RabbitMQ in AWS

Hi All,

I’ve been speaking with a couple of people on IRC about this but just thought I’d reach out to a wider audience to hopefully get some feedback on how people are setting up Sensu and its dependencies in AWS. I’ve only just set-up a single instance of Sensu/RabbitMQ/API/Uchiwa/Redis so very much new to this, but liking Sensu so far.

Looking at making the set-up robust, the one dependency I’m concerned about is RabbitMQ. I plan on running Sensu/API/Uchiwa on N number of Sensu servers (with a load-balancer in front) and Redis will be managed by AWS (ElastiCache) so not worrying about that one.
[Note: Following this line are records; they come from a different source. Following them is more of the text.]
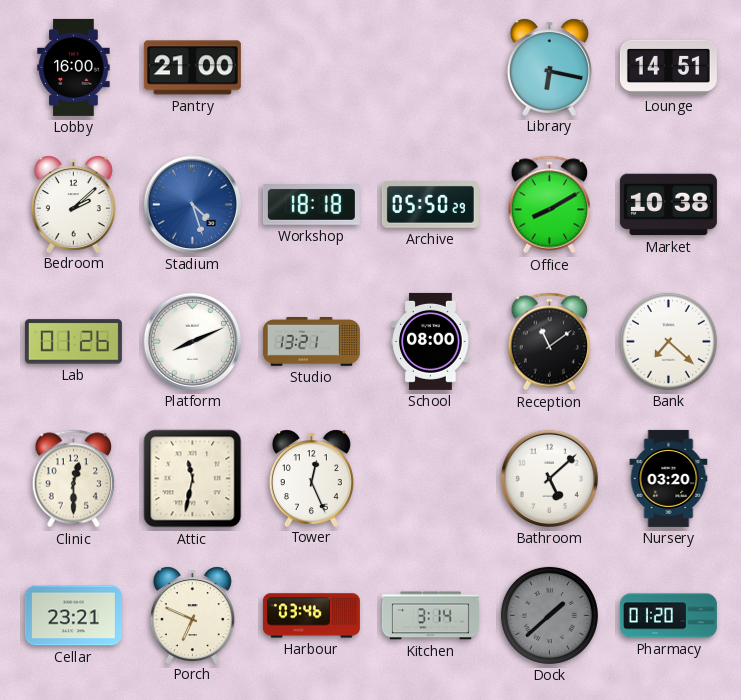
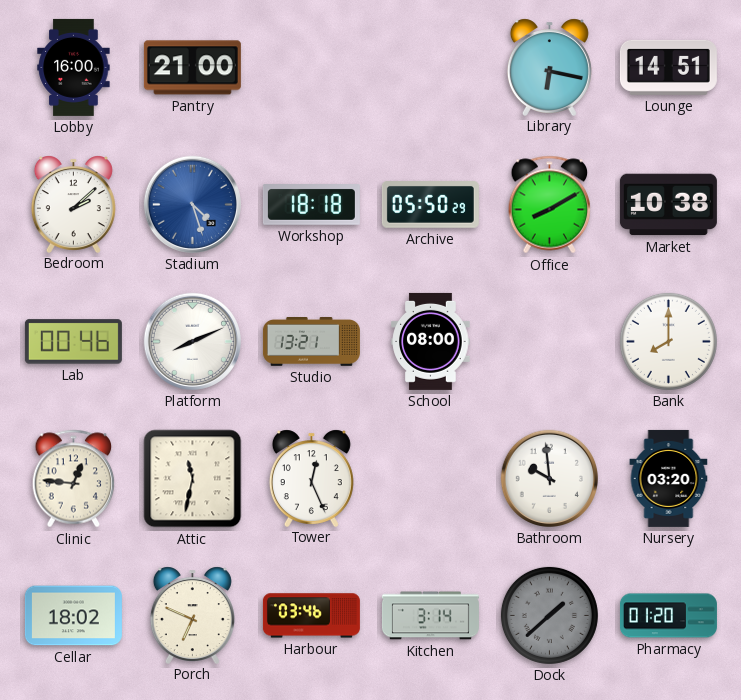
Lab: 01:26 -> 00:46
Reception: 11:09 -> none
Bank: 7:22 -> 8:00
Clinic: 12:30 -> 12:46
Bathroom: 5:08 -> 9:59
Cellar: 23:21 -> 18:02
I’ve found various blog posts on how people are deploying RabbitMQ including:

  • Independent RabbitMQ instance on every Sensu server

  • Separate RabbitMQ Cluster using an ASG + ELB

  • Single RabbitMQ instance per AZ and each client connecting to their local (AZ) RabbitMQ instance. Sensu server configured to talk to each RabbitMQ instance in the AZs

There are pros and cons to each, many that I don’t even know about, so to save me from going down a painful road, I’m looking for feedback from real-life experience with RabbitMQ in AWS.

One thing that concerns me about setting up RabbitMQ clustering is that I’m using Puppet and I’d have to set-up a script to join an existing cluster (auto-discovering existing nodes in the cluster). I’m sure it’s do-able, but it sounds… fiddly.

Anyway, would certainly appreciate any pointers/feedback.

  • Gonzalo

I use the first method, sorta. (3 instances, one on each sensu server,
all clustered, haproxy in front)
I would *not* write a script to join a cluster, I would use the
puppetlabs-rabbitmq module and let it do the clustering for you.
You should have some sort of "source of truth" about your cluster
topology, hiera? This allows you to configure clients *and* servers
with the same data. (I use dns for legacy reasons and use
GitHub - Yelp/puppet-netstdlib: A collection of Puppet functions for interacting with the network to get an
array out of it)

If you are more comfortable with ASG+ELB's, that might be a way to go
for you. ELB+ASG has it's own idiosyncrasies. If you are using puppet
for other things, I would vote against this method and use the same
tool for your other components (puppet).

Certainly think hard about your partition handling strategy:
https://www.rabbitmq.com/partitions.html

I chose autoheal originally because I didn't have 3 everywhere. Now
that I have sets of 3 in all my clusters I want to switch to
pause_minority to get the "C" back in CAP.

···

On Wed, Dec 31, 2014 at 7:37 PM, Gonzalo Servat <gservat@gmail.com> wrote:

Hi All,

I've been speaking with a couple of people on IRC about this but just
thought I'd reach out to a wider audience to hopefully get some feedback on
how people are setting up Sensu and its dependencies in AWS. I've only just
set-up a single instance of Sensu/RabbitMQ/API/Uchiwa/Redis so very much new
to this, but liking Sensu so far.

Looking at making the set-up robust, the one dependency I'm concerned about
is RabbitMQ. I plan on running Sensu/API/Uchiwa on N number of Sensu servers
(with a load-balancer in front) and Redis will be managed by AWS
(ElastiCache) so not worrying about that one.
I've found various blog posts on how people are deploying RabbitMQ
including:

- Independent RabbitMQ instance on every Sensu server
- Separate RabbitMQ Cluster using an ASG + ELB
- Single RabbitMQ instance per AZ and each client connecting to their local
(AZ) RabbitMQ instance. Sensu server configured to talk to each RabbitMQ
instance in the AZs

There are pros and cons to each, many that I don't even know about, so to
save me from going down a painful road, I'm looking for feedback from
real-life experience with RabbitMQ in AWS.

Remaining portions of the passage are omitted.